[ 2 min read ]
Two days ago I spoke with my mother over the phone. Recently she came back from Ukraine where she and her friend had spent two weeks. They stayed in Truskavets, a city in the west of Ukraine, near the border with Poland, famous for its mineral springs. As both ladies are in their early eighties they wanted to benefit from this place’s healing waters. Mother told me that everything was fine (although all food was horrible) until the end of week one. In the beginning of the second week my mother started to have heart problems (something she had never had before) and as a result of this she spent a lot of time and money at local doctors. Already in her home town she continues the treatment (it’s still too early to say anything).
There was one thing she said during our conversation which is very characteristic of us people.
She said “Had I decided to spend only one week there, the heart problems would have occurred at the time when I was already at home and I could have gone to my local doctors, I would have understood everything they would have said to me (not every tenth word), and I wouldn’t have spent so much money on Ukrainian doctors.”
And I said to her. “That’s not true. You don’t know what would have happened had you decided to spend only one week there. You cannot know if the heart problems would have occurred at the same time (if they would have occurred at all). If one thing could have been different, why not everything?”

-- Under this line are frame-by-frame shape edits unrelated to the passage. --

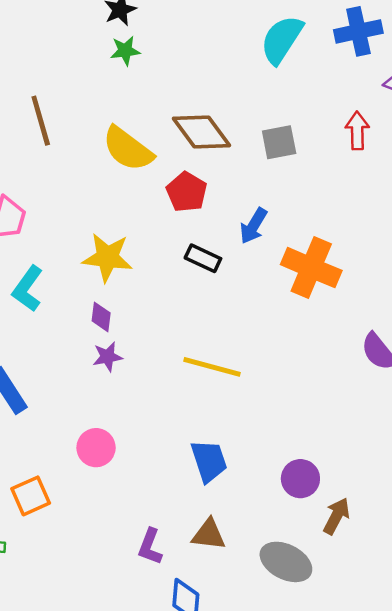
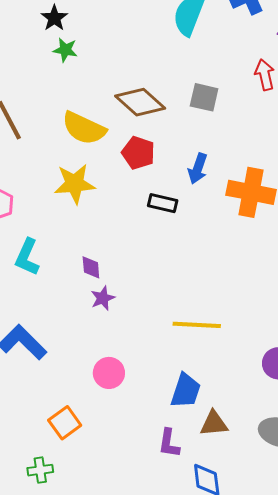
green star: (125, 51) -> (65, 50), turned 30
gray square: (279, 142) -> (204, 97), turned 36
yellow star: (107, 257) -> (75, 184), moved
yellow line: (212, 367) -> (197, 325), moved
blue trapezoid: (209, 461) -> (186, 391), moved, turned 48

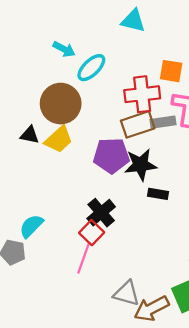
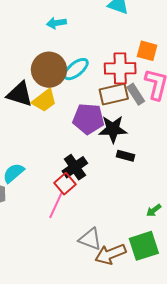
cyan arrow: (64, 49) -> (56, 23), turned 138
cyan ellipse: (91, 68) -> (76, 69), moved
gray rectangle: (163, 122) -> (136, 94), turned 60
black triangle: (30, 135) -> (20, 94), size x1.6

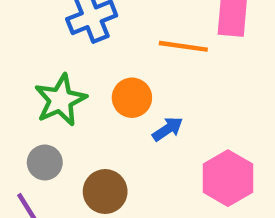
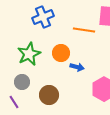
blue arrow: (168, 129) -> (77, 67), turned 48

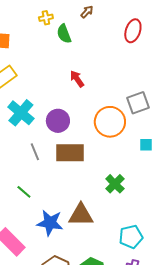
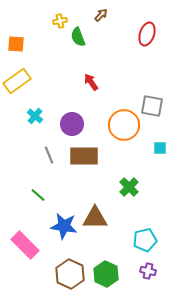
gray square: (138, 103) -> (152, 106), turned 30
cyan cross: (21, 113) -> (35, 116), size x0.6

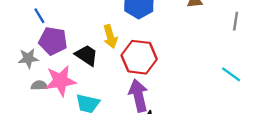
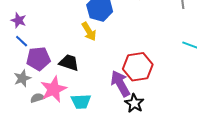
yellow arrow: (110, 37) -> (89, 31), moved
red hexagon: (139, 57) -> (138, 67), moved

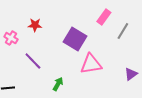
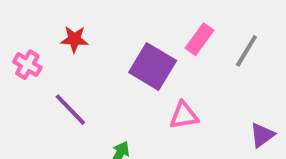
pink rectangle: (104, 17) -> (200, 39), moved
pink triangle: (91, 64) -> (184, 115), size x0.7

We (human beings) can’t figure out the future and we’re pissed that it is this way, so, time and again, we delude ourselves that at least we can figure out the past and we say that if B had happened instead of A, D would be true instead of C. This is bullshit. This is our wishful thinking.
the lives of this many people would have been saved
she wouldn’t have died
he wouldn’t have suffered
my parents would still be together
our country wouldn’t be in crisis
And so on and so forth. We’re pretty damn good at bullshitting ourselves.